Objects/dictobject.c

Source:

cpython 3.14 @ ab2d84fe1023/Objects/dictobject.c

Objects/dictobject.c implements Python's dict type. The current layout uses compact hash tables introduced in Python 3.6: keys and values are stored in insertion order in two parallel arrays, and a separate indices array maps hash buckets to array positions. The file also implements the split-dict optimization for instance __dict__ sharing, and a version tag that increments on every mutation.

Map

LinesSymbolRole
1-200PyDictObject, PyDictKeysObjectStruct definitions; split vs combined table
201-600dictkeys_new, dict_new_presizedAllocators; growth policy
601-1000insertdict, _Py_dict_lookupHash probe and insert
1001-1500dict_merge, PyDict_SetItem, PyDict_DelItemMutation API
1501-2000PyDict_GetItem, PyDict_GetItemWithErrorLookup API
2001-3000dict_keys, dict_values, dict_itemsView objects
3001-4000dict_tp_richcompare, dict_equalEquality comparison
4001-5000Version tag, watchers, type wiringma_version_tag, PyDict_Watch, PyDict_Type

Reading

Compact layout: keys object

PyDictKeysObject holds the indices array (compact int entries whose width depends on table size), the hash/key/value arrays, and metadata.

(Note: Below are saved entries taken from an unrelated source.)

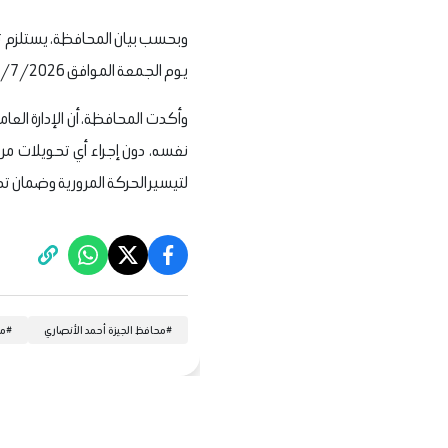
يوم الجمعة الموافق 3/7/2026 وحتى الساعة 6 صباحًا يوم السبت الموافق 4/7/2026 على أن تُنفذ الأعمال على مدار 24 ساعة.
وأكدت المحافظة، أن الإدارة العام
نفسه، دون إجراء أي تحويلات مرور
لتيسير الحركة المرورية وضمان تحق
#
محافظ الجيزة أحمد الأنصاري
#
مح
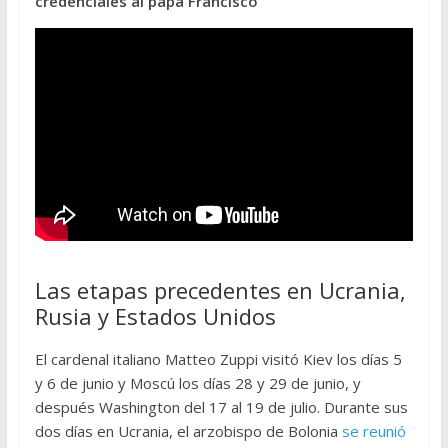
credenciales al papa Francisco
Las etapas precedentes en Ucrania,
Rusia y Estados Unidos
El cardenal italiano Matteo Zuppi visitó Kiev los días 5
y 6 de junio y Moscú los días 28 y 29 de junio, y
después Washington del 17 al 19 de julio. Durante sus
dos días en Ucrania, el arzobispo de Bolonia
se reunió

The ma_values pointer on PyDictObject is NULL for combined tables and points to a separate values array for split tables (used by class instances sharing keys).

// Objects/dictobject.c:1 PyDictObject
struct _Py_dict_state {
/* free list for dict objects */
};

struct PyDictObject {
PyObject_HEAD
Py_ssize_t ma_used; /* number of items */
uint64_t ma_version_tag; /* incremented on mutation */
PyDictKeysObject *ma_keys;
PyObject **ma_values; /* NULL for combined tables */
};

Probe sequence

_Py_dict_lookup uses open addressing with the probe sequence i = (5*i + perturb + 1) % size where perturb shifts right until it reaches zero. DKIX_EMPTY (-1) terminates the probe; DKIX_DUMMY (-2) marks a deleted slot that must be probed past.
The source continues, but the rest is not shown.